Data Science for Humanities 1¶

Session: (Re-)introduction to Python¶

Part 1: Fundamentals¶

Winter term 22/23¶

Prof. Goran Glavaš, Lennart Keller¶

Goals¶

After this part you'll know about:

  • The basic properties of Python
  • How to define variables
  • Python's basic data types
  • Conditions
  • Loops

Prologue: Before we start some philosophical poetry 😊¶

In [1]:
import this
The Zen of Python, by Tim Peters

Beautiful is better than ugly.
Explicit is better than implicit.
Simple is better than complex.
Complex is better than complicated.
Flat is better than nested.
Sparse is better than dense.
Readability counts.
Special cases aren't special enough to break the rules.
Although practicality beats purity.
Errors should never pass silently.
Unless explicitly silenced.
In the face of ambiguity, refuse the temptation to guess.
There should be one-- and preferably only one --obvious way to do it.
Although that way may not be obvious at first unless you're Dutch.
Now is better than never.
Although never is often better than *right* now.
If the implementation is hard to explain, it's a bad idea.
If the implementation is easy to explain, it may be a good idea.
Namespaces are one honking great idea -- let's do more of those!

Python¶

What is Python so popular?¶

  • The swiss-army-knife of programming languages – It's not optimized for a specific use case.
    • Instead and due to its vast ecosystem of third-party libraries, people use Python for various tasks.
    • Examples: Data Science (Statistics, Machine Learning, Visualization, etc.), Web Development, Data Conversion, Scripting, and everything else that you can think of (except those tasks where speed is crucial)
  • Very High-Level programming language – Agnostic towards the OS and Hardware it runs on; ships with most of the standard data- and control structures.
  • REPL (read-eval-print loop) – Allowing explorative interaction with the language, making it easy for beginners to do their first steps gradually.

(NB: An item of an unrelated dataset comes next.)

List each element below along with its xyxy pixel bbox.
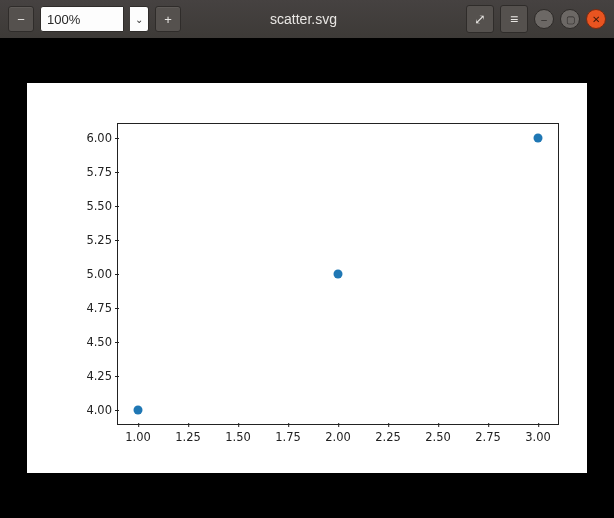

Some properties that help making programming in Python easy¶

  • Simple and concise syntax
    • Indentation is semantically meaningful and required by the language itself
  • Interpreted language: Code gets translated to machine code during runtime
    • No compilation step needed; allows intermediate feedback
  • Dynamic and strong typing: Variables can change and have multiple datatypes, but they don't change their type unless explicitly stated.
  • Multi-paradigm language: Although the core language-design highly relies on the Object-Oriented-Paradigm, Python also supports a subset of functional programming techniques.

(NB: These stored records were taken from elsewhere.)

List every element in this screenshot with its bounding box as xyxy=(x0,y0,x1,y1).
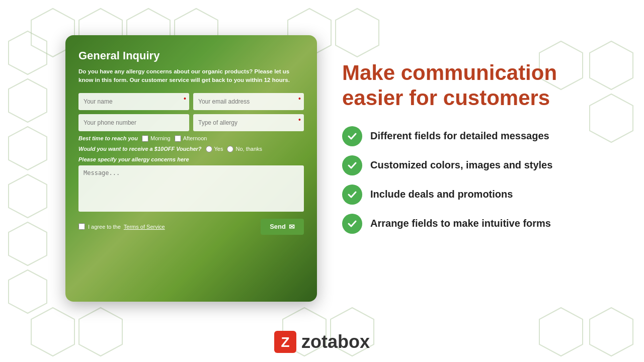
morning-label: Morning xyxy=(150,135,171,141)
best-time-row: Best time to reach you Morning Afternoon xyxy=(78,135,304,142)
send-button[interactable]: Send ✉ xyxy=(261,219,304,235)
check-icon-3 xyxy=(342,185,362,205)
main-headline: Make communication easier for customers xyxy=(342,60,604,111)
feature-text-2: Customized colors, images and styles xyxy=(370,159,552,171)
feature-text-1: Different fields for detailed messages xyxy=(370,130,549,142)
send-label: Send xyxy=(270,223,286,230)
phone-input-wrapper xyxy=(78,114,189,131)
feature-text-4: Arrange fields to make intuitive forms xyxy=(370,218,551,229)
svg-marker-20 xyxy=(539,308,583,356)
feature-item-1: Different fields for detailed messages xyxy=(342,126,604,146)
form-description: Do you have any allergy concerns about o… xyxy=(78,67,304,85)
svg-marker-16 xyxy=(79,308,122,356)
feature-list: Different fields for detailed messages C… xyxy=(342,126,604,234)
tos-wrapper: I agree to the Terms of Service xyxy=(78,223,165,230)
yes-radio-item: Yes xyxy=(206,146,223,152)
headline-line2: easier for customers xyxy=(342,86,550,110)
svg-marker-8 xyxy=(9,127,47,170)
yes-label: Yes xyxy=(214,146,223,152)
tos-link[interactable]: Terms of Service xyxy=(124,224,165,230)
name-input-wrapper: • xyxy=(78,93,189,110)
morning-checkbox-item: Morning xyxy=(142,135,171,142)
name-required-dot: • xyxy=(184,95,186,102)
afternoon-label: Afternoon xyxy=(183,135,207,141)
svg-marker-6 xyxy=(9,31,47,74)
afternoon-checkbox-item: Afternoon xyxy=(175,135,207,142)
message-textarea[interactable] xyxy=(78,165,304,212)
email-required-dot: • xyxy=(298,95,301,102)
phone-input[interactable] xyxy=(78,114,189,131)
email-input[interactable] xyxy=(193,93,304,110)
no-radio-item: No, thanks xyxy=(227,146,262,152)
feature-text-3: Include deals and promotions xyxy=(370,189,513,200)
afternoon-checkbox[interactable] xyxy=(175,135,181,142)
headline-line1: Make communication xyxy=(342,61,557,84)
check-icon-4 xyxy=(342,214,362,234)
tos-text: I agree to the xyxy=(88,224,121,230)
morning-checkbox[interactable] xyxy=(142,135,148,142)
svg-marker-9 xyxy=(9,174,47,218)
voucher-label: Would you want to receive a $10OFF Vouch… xyxy=(78,146,202,152)
email-input-wrapper: • xyxy=(193,93,304,110)
svg-marker-10 xyxy=(9,222,47,265)
brand-logo-icon: Z xyxy=(274,331,296,353)
voucher-row: Would you want to receive a $10OFF Vouch… xyxy=(78,146,304,152)
name-input[interactable] xyxy=(78,93,189,110)
allergy-input-wrapper: • xyxy=(193,114,304,131)
tos-checkbox[interactable] xyxy=(78,223,85,230)
check-icon-2 xyxy=(342,155,362,175)
svg-marker-15 xyxy=(31,308,74,356)
form-content: General Inquiry Do you have any allergy … xyxy=(65,35,317,302)
no-radio[interactable] xyxy=(227,146,233,152)
form-title: General Inquiry xyxy=(78,49,304,62)
send-icon: ✉ xyxy=(289,223,295,231)
feature-item-4: Arrange fields to make intuitive forms xyxy=(342,214,604,234)
svg-marker-5 xyxy=(336,9,379,57)
svg-text:Z: Z xyxy=(281,334,289,350)
svg-marker-11 xyxy=(9,270,47,313)
best-time-label: Best time to reach you xyxy=(78,135,138,141)
name-email-row: • • xyxy=(78,93,304,110)
yes-radio[interactable] xyxy=(206,146,212,152)
concerns-label: Please specify your allergy concerns her… xyxy=(78,156,304,162)
brand-name: zotabox xyxy=(301,331,370,352)
feature-item-3: Include deals and promotions xyxy=(342,185,604,205)
phone-allergy-row: • xyxy=(78,114,304,131)
svg-marker-19 xyxy=(590,308,633,356)
svg-marker-7 xyxy=(9,79,47,122)
allergy-input[interactable] xyxy=(193,114,304,131)
feature-item-2: Customized colors, images and styles xyxy=(342,155,604,175)
form-panel: General Inquiry Do you have any allergy … xyxy=(65,35,317,302)
right-panel: Make communication easier for customers … xyxy=(342,60,604,234)
check-icon-1 xyxy=(342,126,362,146)
brand-footer: Z zotabox xyxy=(274,331,370,353)
no-label: No, thanks xyxy=(235,146,262,152)
form-footer: I agree to the Terms of Service Send ✉ xyxy=(78,219,304,235)
allergy-required-dot: • xyxy=(298,116,301,123)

Python's syntax, or: Programming with pseudocode¶

In [2]:
def count_word_lengths(text):
    words = text.split(" ")
    all_word_lengths = []
    for word in words:
        word_length = len(word)
        all_word_lengths.append(word_length)
    return all_word_lengths
In [3]:
count_word_lengths(
    "Programming in Python alleviates executing your research ideas very quickly"
)
Out[3]:
[11, 2, 6, 10, 9, 4, 8, 5, 4, 7]

First things first: Hello World¶

In [4]:
print("Hello World")
Hello World

Done 🤗

A little bit of contextual knowledge:¶

print is called a function.

  • Function (usually) take in arguments (=data) and do something with it.
  • Arguments are passed to the function within the round brackets after the function's name.
  • A function name with trailing round brackets is called a function call
    • Some functions do not require arguments (i.e., data as input), but they still have to be called to execute them!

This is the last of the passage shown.